The Register Citizen (Torrington, CT)
A MISSION TO WRITE
Litchfield County native publishes novel based on travel to Peru
TORRINGTON — A story idea that began in Peru in 2003 is now an awardwinning novel by Litchfield County native Lynn F. Monahan.
His debut novel, “Pistaco, A Tale of Love in the Andes,” will interest readers who enjoy “suspense stories set in exotic places,” a review by Publishers Weekly noted.
Monahan grew up in Thomaston and attended the now-closed St. Thomas School. After working in the state for about two decades as a journalist, including at the former Winsted paper, he applied in 1990 to join the lay ministry of Maryknoll, a nonprofit Catholic mission organization.
His assignment was in Lima, Peru. “It was very, very tough time. The violence was really alarming,” Monahan said Friday during an interview at the Torrington Library. Since the 1980s, Monahan said, urban violence meted about by the insurgent Shining Path militants had displaced hundreds of residents who had been forced to find safety in shanty towns in Lima called “Pueblo Jóvenes,” or young villages.
While serving as a missionary for Maryknoll, Monahan also continued his journalism career. He worked as a translator and editor for the Latin American Press and then at the Lima bureau of the Associated Press.
“So many stories started collecting in my head.”
Lynn F. Monahan
“So many stories started collecting in my head,” Monahan said.
He returned to the United States in 1991, and again turned to a career in journalism. But his memories of Peru brought him back to the country in 2003. While there, Monahan wrote two short stories. “I got out to villages for the setting,” he said.
Upon returning, he said, “I told a friend ‘I wrote my first chapter of my novel.’” Monahan then enrolled at Manhattanville College, where he earned a masters degree in writing. By 2004, he had finished his book.
The novel’s protagonists are an American priest and Peruvian teacher. The priest was assigned to the Archdiocese of Hartford before he was sent on a mission to Peru. The teacher, who is handicapped, accepts a job in a village because, Monahan said, she walks with a limp and the schools in Lima won’t hire her.
“’Pistaco’” is a compelling story of love, war, faith and superstition in the remote Peruvian highlands,” a review on the book jacket reads. “Repeated encounters throw the unlikely couple together,” writes Michael Leach, the former publisher of Orbis Books and the Crossroad Publishing Co.

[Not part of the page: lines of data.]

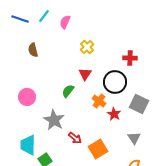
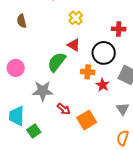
red triangle: (85, 74) -> (74, 45), turned -32
green semicircle: (68, 91) -> (57, 62), size x1.5
orange cross: (99, 101) -> (88, 72), turned -32
gray star: (54, 120) -> (43, 91), turned -30

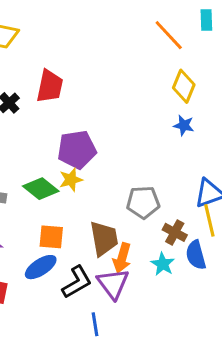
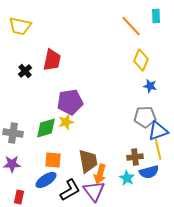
blue star: (184, 125) -> (150, 86), moved
green diamond: (41, 189) -> (46, 128), turned -55
gray pentagon: (143, 202) -> (145, 117), moved
brown cross: (175, 232) -> (135, 157), turned -35
blue semicircle: (196, 255) -> (149, 172), turned -90

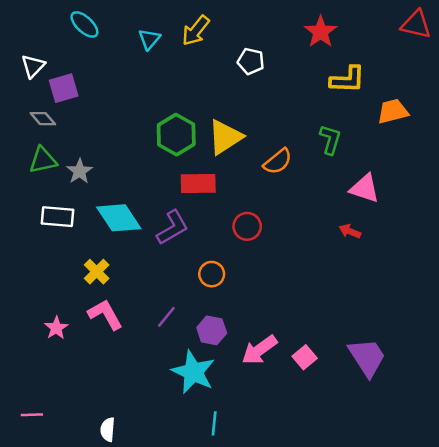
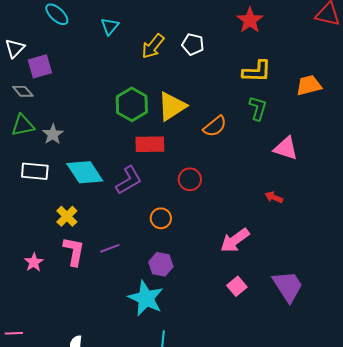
yellow arrow: (196, 31) -> (153, 46), moved
yellow L-shape: (347, 80) -> (257, 71), moved
red arrow: (350, 231) -> (274, 197), moved
pink L-shape: (105, 314) -> (74, 251), turned 40
purple line: (166, 317) -> (110, 248), moved, turned 30
pink arrow: (259, 350) -> (235, 240), moved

Author Judith Valente noted that the book is “Reminiscent of the finest Graham Greene novels.”
The positive reviews don’t negate that the path to publication took more than a decade.
“I worked really hard to get publishers, (to read the book),” Monahan said.
He sent the manuscript to about 100 publishers without any responses. “The fiction market is very tough,” he said
Monahan soon began a second round of manuscript submissions, but this time he was guided by Writer’s Relief, an author’s submission service. He said the company provides the names of 25 agents at a time, up to a certain point. “I finally ran out of agents,” Monahan said. “But, I didn’t give up.”
In 2015, he contacted Leach with a question. “Should I burn it or selfpublish?” he asked. Leach sent on the manuscript to a colleague — and a couple of months later, the breakthrough came.
“Pistaco,” which is the name of a legendary Peruvian monster, was launched in the spring of 2017 with a reception in Manhattan. Monahan said since then, he’s received a modest amount of royalties from book sales.
Now, more than a year after publication, Monahan said he realized, “You really have to reach out to people.” In the past, publishers would market their author’s books, he noted, “but now you have to do it yourself.”